Increased PFKFB3 expression in endothelial cells from obese models decreases NO production and enhances NOX1/NOX5 activities, linking altered metabolism to endothelial dysfunction.
PFKFB3 links altered glycolytic metabolism to endothelial dysfunction in obesity and T2D by disrupting the balance between NO production and ROS generation.
Obesity and type 2 diabetes (T2D) increase cardiovascular risk, largely due to altered metabolic state. An early consequence of T2D/obesity is the loss of endothelial function and impaired nitric oxide (NO) signaling. In blood vessels, endothelial nitric oxide synthase (eNOS) synthesizes NO to maintain vessel homeostasis. The biological actions of NO are compromised by superoxide that is generated by NADPH oxidases (NOXs). Herein we investigated how altered metabolism affects superoxide/NO balance in obesity. We found that eNOS expression and NO bioavailability are significantly decreased in endothelial cells (ECs) from T2D patients and animal models of obesity. In parallel, PFKFB3, a key glycolytic regulatory enzyme, is significantly increased in ECs of obese animals. EC overexpression of wild-type and a cytosol-restricted mutant PFKFB3 decreased NO production due to increased eNOS-T495 phosphorylation.
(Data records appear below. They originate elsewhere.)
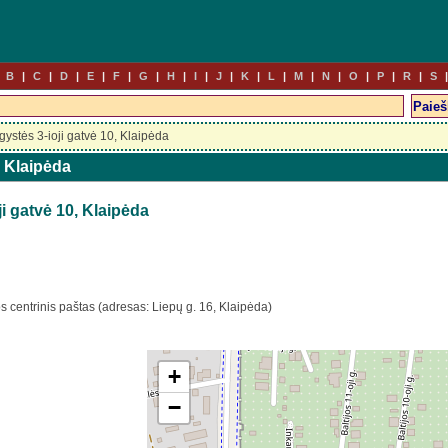
B
C
D
E
F
G
H
I
J
K
L
M
N
O
P
R
S
ystės 3-ioji gatvė 10, Klaipėda
, Klaipėda
i gatvė 10, Klaipėda
s centrinis paštas (adresas: Liepų g. 16, Klaipėda)
+
−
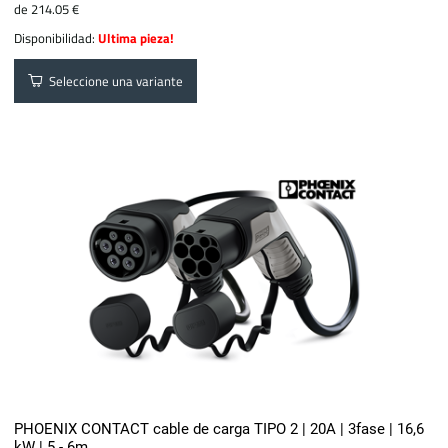
de 214.05 €
Disponibilidad:
Ultima pieza!
Seleccione una variante
PHOENIX CONTACT cable de carga TIPO 2 | 20A | 3fase | 16,6
kW | 5 - 6m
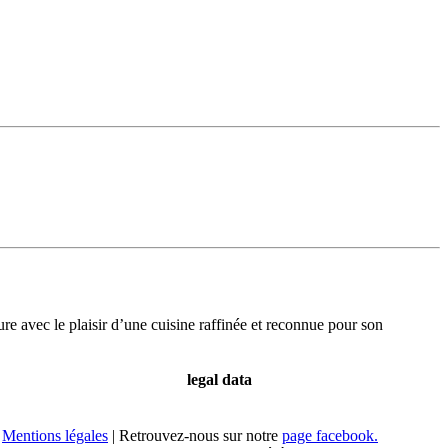
re avec le plaisir d’une cuisine raffinée et reconnue pour son
legal data
Mentions légales
| Retrouvez-nous sur notre
page facebook.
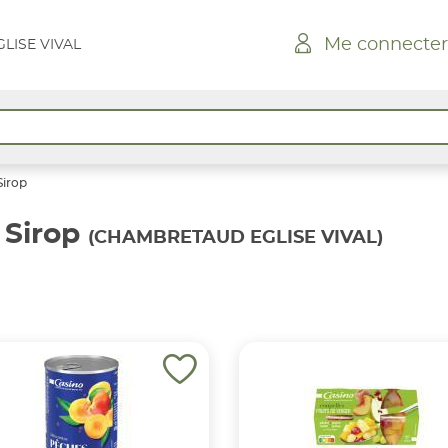
Me connecter
LISE VIVAL
Sirop
 Sirop
(CHAMBRETAUD EGLISE VIVAL)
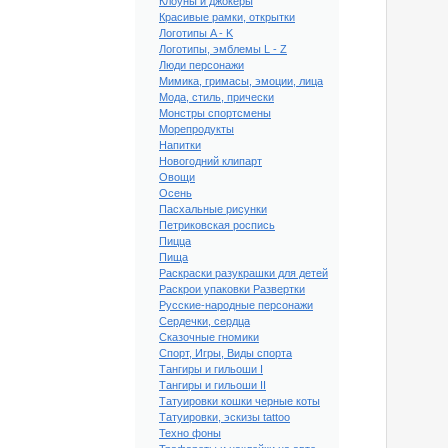
Клоуны и джокеры
Красивые рамки, открытки
Логотипы A - K
Логотипы, эмблемы L - Z
Люди персонажи
Мимика, гримасы, эмоции, лица
Мода, стиль, прически
Монстры спортсмены
Морепродукты
Напитки
Новогодний клипарт
Овощи
Осень
Пасхальные рисунки
Петриковская роспись
Пицца
Пища
ипарт Ни пуха, ни
Раскраски разукрашки для детей
ера #39
Раскрои упаковки Развертки
Русские-народные персонажи
Сердечки, сердца
Сказочные гномики
Спорт, Игры, Виды спорта
Тангиры и гильоши I
Тангиры и гильоши II
Татуировки кошки черные коты
Татуировки, эскизы tattoo
Техно фоны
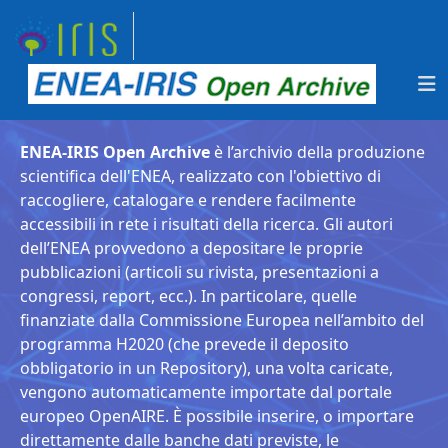
ENEA-IRIS Open Archive
è l’archivio della produzione
scientifica dell'ENEA, realizzato con l'obiettivo di
raccogliere, catalogare e rendere facilmente
accessibili in rete i risultati della ricerca. Gli autori
dell’ENEA provvedono a depositare le proprie
pubblicazioni (articoli su rivista, presentazioni a
congressi, report, ecc.). In particolare, quelle
finanziate dalla Commissione Europea nell’ambito del
programma H2020 (che prevede il deposito
obbligatorio in un Repository), una volta caricate,
vengono automaticamente importate dal portale
europeo OpenAIRE. È possibile inserire, o importare
direttamente dalle banche dati previste, le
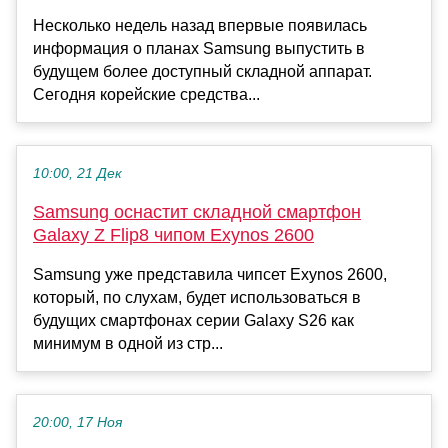
Несколько недель назад впервые появилась
информация о планах Samsung выпустить в
будущем более доступный складной аппарат.
Сегодня корейские средства...
10:00, 21 Дек
Samsung оснастит складной смартфон
Galaxy Z Flip8 чипом Exynos 2600
Samsung уже представила чипсет Exynos 2600,
который, по слухам, будет использоваться в
будущих смартфонах серии Galaxy S26 как
минимум в одной из стр...
20:00, 17 Ноя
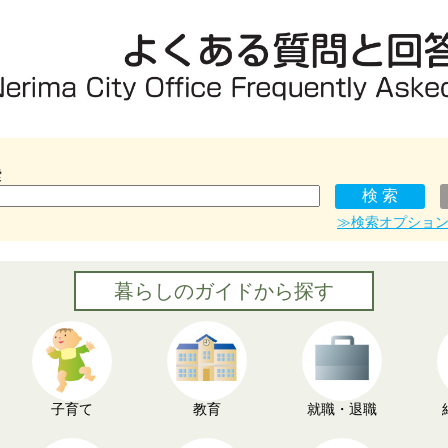
索
≫検索オプショ
暮らしのガイドから探す
子育て
教育
就職・退職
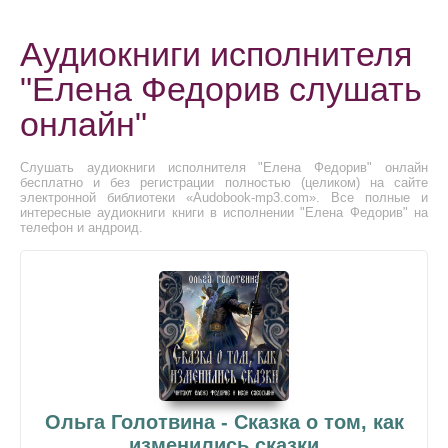
Аудиокниги исполнителя
"Елена Федорив слушать
онлайн"
Слушать аудиокниги исполнителя "Елена Федорив" онлайн
бесплатно и без регистрации полностью (целиком) на сайте
электронной библиотеки «Audobook-mp3.com». Все полные и
интересные аудиокниги книги в исполнении "Елена Федорив" на
телефон и андроид.
Ольга Голотвина - Сказка о том, как
изменились сказки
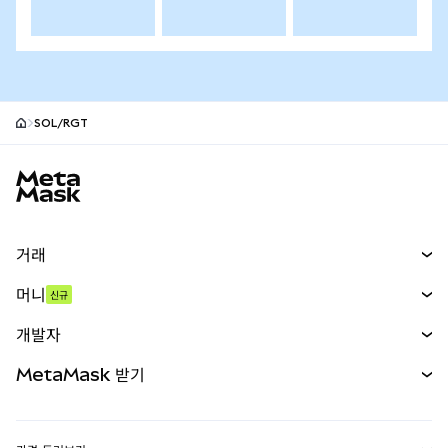
SOL/RGT
MetaMask 사이트 바닥글
거래
스왑
머니
신규
예측 시장
신규
매수
개발자
무기한 선물
신규
카드
문서 보기
MetaMask 받기
실물자산
mUSD
신규
대시보드
Transaction Shield
수익 창출
Smart Accounts Kit
에이전트 지갑
신규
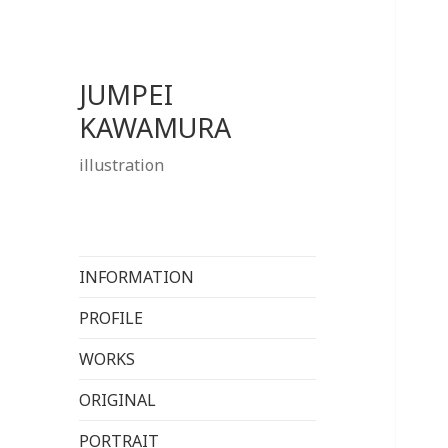
JUMPEI
KAWAMURA
illustration
INFORMATION
PROFILE
WORKS
ORIGINAL
PORTRAIT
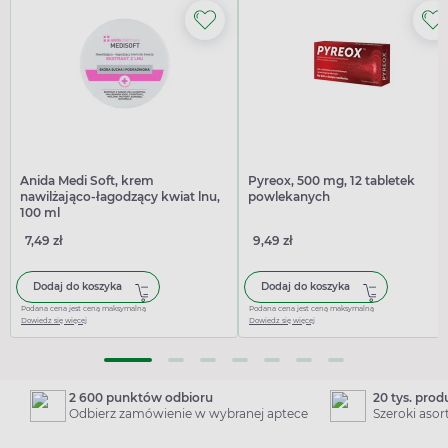
Anida Medi Soft, krem
Pyreox, 500 mg, 12 tabletek
nawilżająco-łagodzący kwiat lnu,
powlekanych
100 ml
7,49 zł
9,49 zł
Dodaj do koszyka
Dodaj do koszyka
Podana cena jest ceną maksymalną
Podana cena jest ceną maksymalną
Dowiedz się więcej
Dowiedz się więcej
2 600 punktów odbioru
20 tys. pro
Odbierz zamówienie w wybranej aptece
Szeroki aso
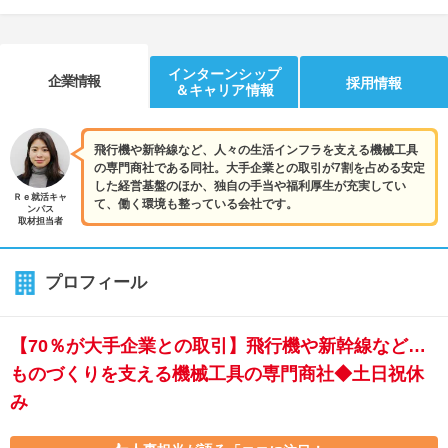
インターンシップ
企業情報
採用情報
＆キャリア情報
飛行機や新幹線など、人々の生活インフラを支える機械工具
の専門商社である同社。大手企業との取引が7割を占める安定
した経営基盤のほか、独自の手当や福利厚生が充実してい
Ｒｅ就活キャ
て、働く環境も整っている会社です。
ンパス
取材担当者
プロフィール
【70％が大手企業との取引】飛行機や新幹線など…
ものづくりを支える機械工具の専門商社◆土日祝休
み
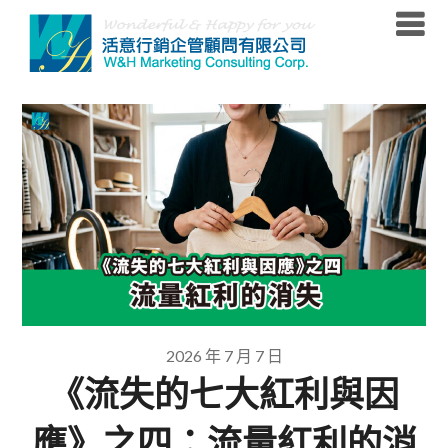
Skip
to
content
2026 年 7 月 7 日
《流失的七大紅利與因
應》之四：流量紅利的消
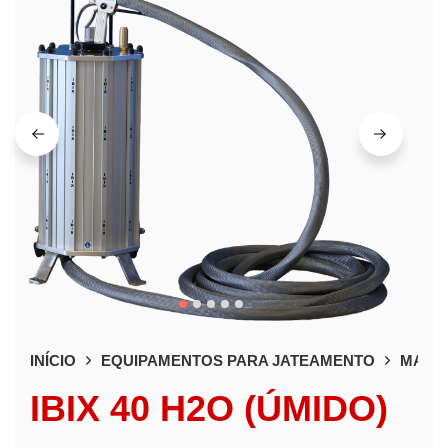
INÍCIO
EQUIPAMENTOS PARA JATEAMENTO
MAQUI
IBIX 40 H2O (ÚMIDO)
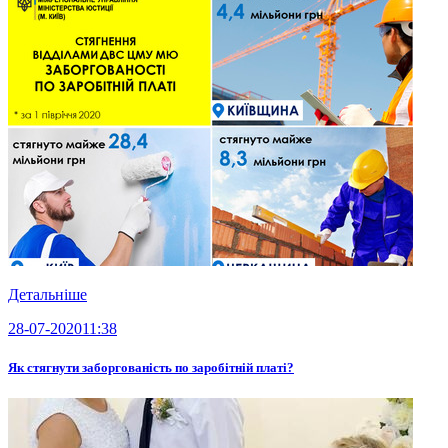
Детальніше
28-07-2020
11:38
Як стягнути заборгованість по заробітній платі?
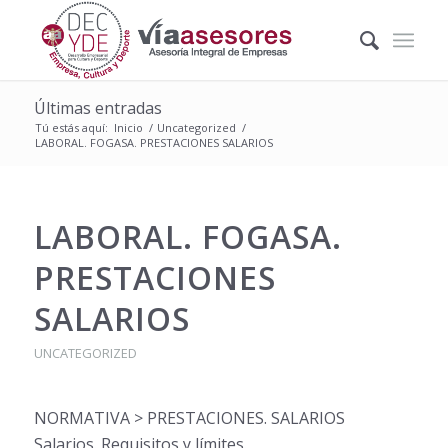
Últimas entradas
Tú estás aquí:
Inicio
/
Uncategorized
/
LABORAL. FOGASA. PRESTACIONES SALARIOS
LABORAL. FOGASA.
PRESTACIONES
SALARIOS
UNCATEGORIZED
NORMATIVA > PRESTACIONES. SALARIOS
Salarios. Requisitos y límites.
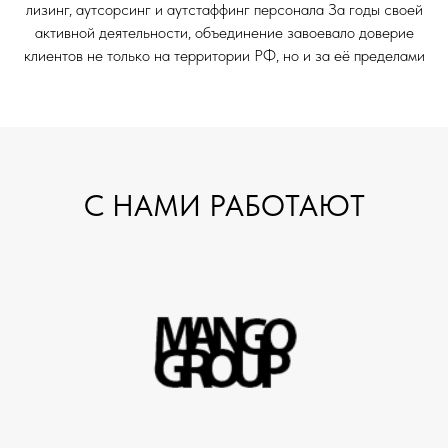
лизинг, аутсорсинг и аутстаффинг персонала За годы своей
активной деятельности, объединение завоевало доверие
клиентов не только на территории РФ, но и за её пределами
С НАМИ РАБОТАЮТ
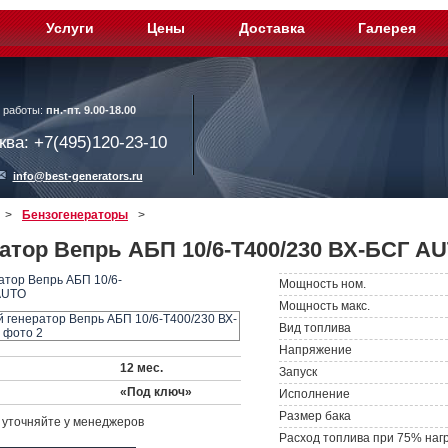
Услуги
Цены
Доставка
Галерея
 работы:
пн.-пт. 9.00-18.00
ква: +7(495)120-23-10
info@best-generators.ru
>
Бензогенераторы
>
атор Вепрь АБП 10/6-Т400/230 ВХ-БСГ AU
Мощность ном.
Мощность макс.
Вид топлива
Напряжение
12 мес.
Запуск
«Под ключ»
Исполнение
Размер бака
уточняйте у менеджеров
Расход топлива при 75% наг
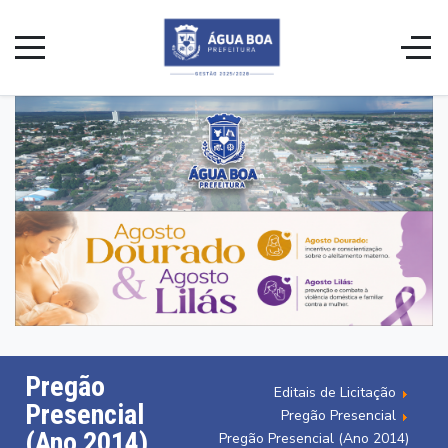
Pregão
Editais de Licitação
Presencial
Pregão Presencial
(Ano 2014)
Pregão Presencial (Ano 2014)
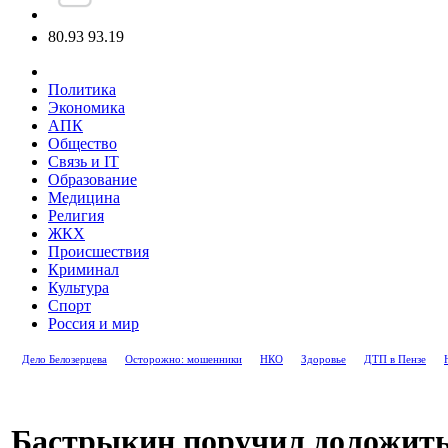
80.93
93.19
Политика
Экономика
АПК
Общество
Связь и IT
Образование
Медицина
Религия
ЖКХ
Происшествия
Криминал
Культура
Спорт
Россия и мир
Дело Белозерцева
Осторожно: мошенники
НКО
Здоровье
ДТП в Пензе
Бастрыкин поручил доложить 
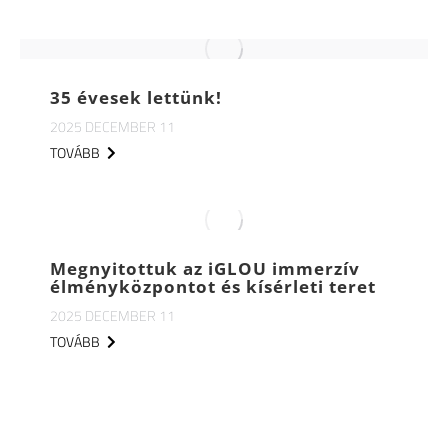
35 évesek lettünk!
2025 DECEMBER 11
TOVÁBB
Megnyitottuk az iGLOU immerzív
élményközpontot és kísérleti teret
2025 DECEMBER 11
TOVÁBB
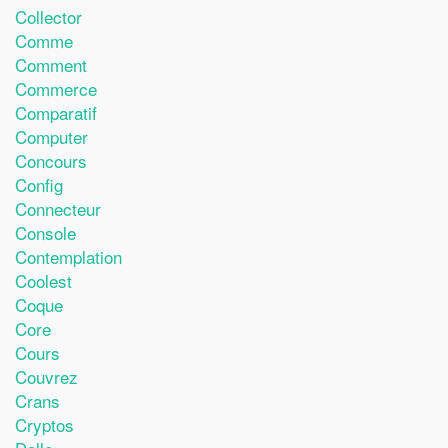
Collector
Comme
Comment
Commerce
Comparatif
Computer
Concours
Config
Connecteur
Console
Contemplation
Coolest
Coque
Core
Cours
Couvrez
Crans
Cryptos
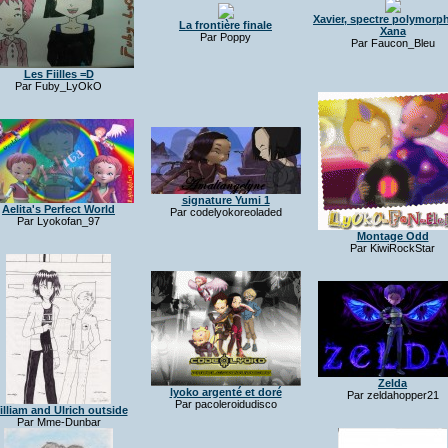
Xavier, spectre polymorp
La frontière finale
Xana
Par Poppy
Par Faucon_Bleu
Les Fiilles =D
Par Fuby_LyOkO
signature Yumi 1
Aelita's Perfect World
Par codelyokoreoladed
Par Lyokofan_97
Montage Odd
Par KiwiRockStar
Zelda
lyoko argenté et doré
Par zeldahopper21
Par pacoleroidudisco
illiam and Ulrich outside
Par Mme-Dunbar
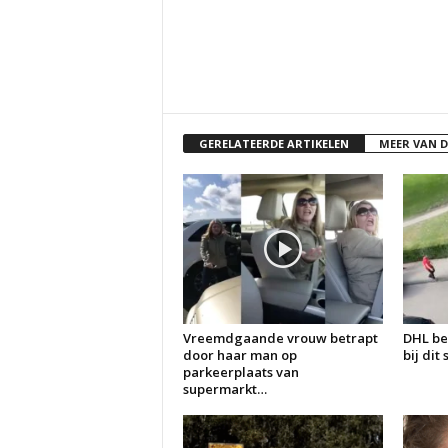
GERELATEERDE ARTIKELEN
MEER VAN 
Vreemdgaande vrouw betrapt
DHL be
door haar man op
bij dit
parkeerplaats van
supermarkt…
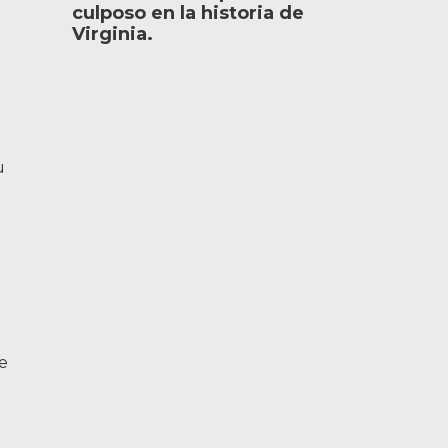
culposo en la historia de
Virginia.
u
De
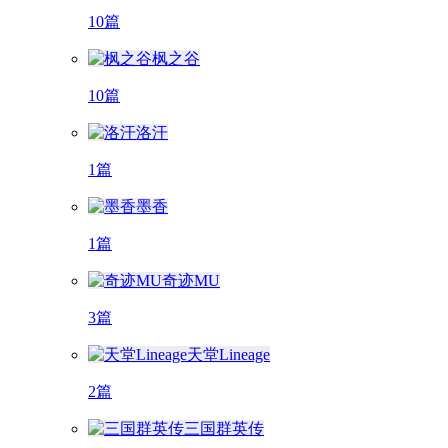
10篇
枫之谷
10篇
洛汗
1篇
墨香
1篇
奇迹MU
3篇
天堂Lineage
2篇
三国群英传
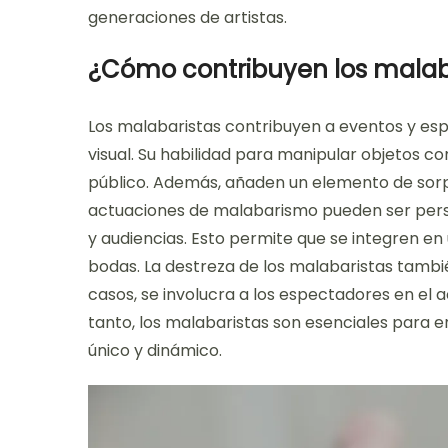
generaciones de artistas.
¿Cómo contribuyen los malaba
Los malabaristas contribuyen a eventos y es
visual. Su habilidad para manipular objetos c
público. Además, añaden un elemento de sorp
actuaciones de malabarismo pueden ser pers
y audiencias. Esto permite que se integren en
bodas. La destreza de los malabaristas tambi
casos, se involucra a los espectadores en el a
tanto, los malabaristas son esenciales para e
único y dinámico.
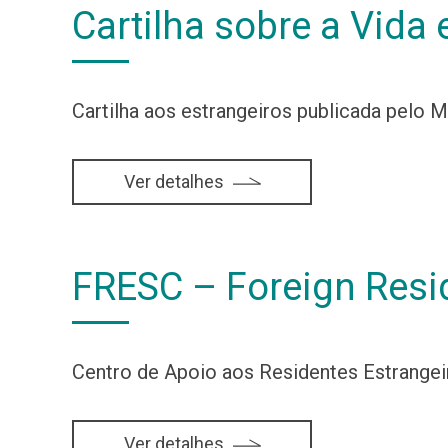
Cartilha sobre a Vida
Cartilha aos estrangeiros publicada pelo M
Ver detalhes
FRESC – Foreign Resi
Centro de Apoio aos Residentes Estrangei
Ver detalhes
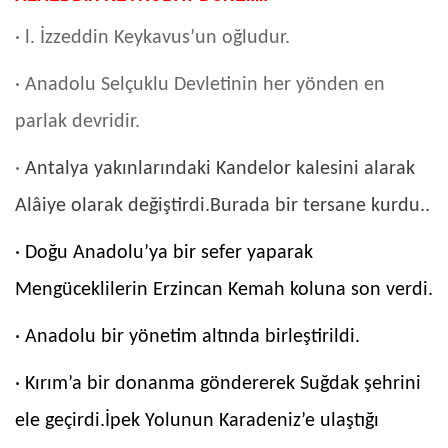
· l. İzzeddin Keykavus’un oğludur.
· Anadolu Selçuklu Devletinin her yönden en
parlak devridir.
·
Antalya yakınlarındaki Kandelor kalesini alarak
Alâiye olarak değiştirdi.Burada bir tersane kurdu..
· Doğu Anadolu’ya bir sefer yaparak
Mengüceklilerin Erzincan Kemah koluna son verdi.
· Anadolu bir yönetim altında birleştirildi.
· Kırım’a bir donanma göndererek Suğdak şehrini
ele geçirdi.İpek Yolunun Karadeniz’e ulaştığı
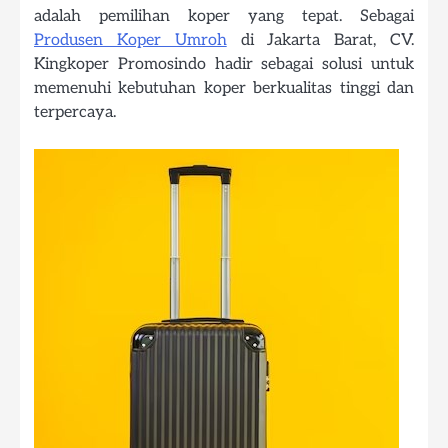
adalah pemilihan koper yang tepat. Sebagai
Produsen Koper Umroh
di Jakarta Barat, CV.
Kingkoper Promosindo hadir sebagai solusi untuk
memenuhi kebutuhan koper berkualitas tinggi dan
terpercaya.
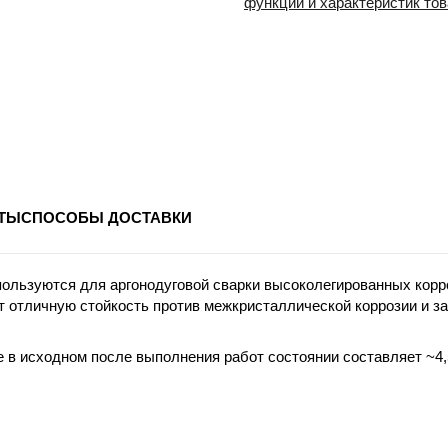
функций и характеристик то
ТЫ
СПОСОБЫ ДОСТАВКИ
спользуются для аргонодуговой сварки высоколегированных корр
т отличную стойкость против межкристаллической коррозии и за
в исходном после выполнения работ состоянии составляет ~4,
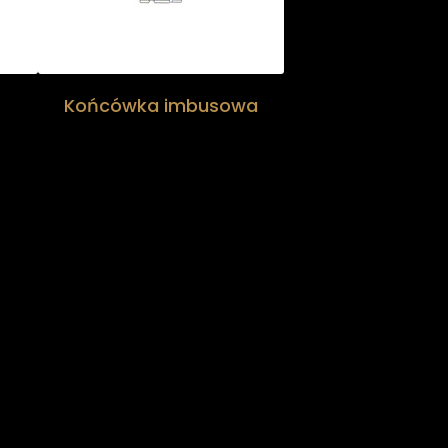
Końcówka imbusowa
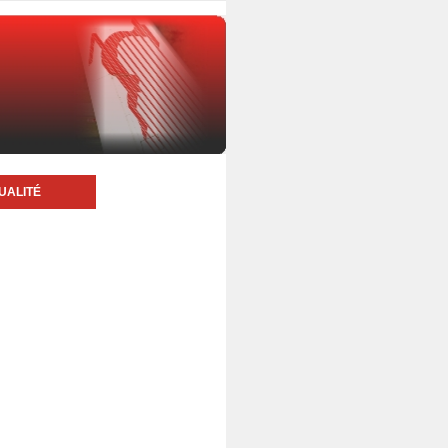
UALITÉ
PFKFB3 also blunted Akt-S473 phosphorylation, reducing stimulus-dependent phosphorylation of S1177 and the activation of eNOS. Furthermore, PFKFB3 enhanced the activities of NOX1 and NOX5, which are major contributors to endothelial dysfunction. Prolonged exposure of ECs to high glucose or TNFα, which are hallmarks of T2D, leads to increased PFKFB3 expression. These results demonstrate a novel functional relationship between endothelial metabolism, ROS, and NO balance that may contribute to endothelial dysfunction in obesity.
Bátori et al. (Fri,) conducted a other in Obesity and type 2 diabetes. PFKFB3 overexpression was evaluated on eNOS expression, NO bioavailability, and superoxide/NO balance. Increased PFKFB3 expression in endothelial cells from obese models decreases NO production and enhances NOX1/NOX5 activities, linking altered metabolism to endothelial dysfunction.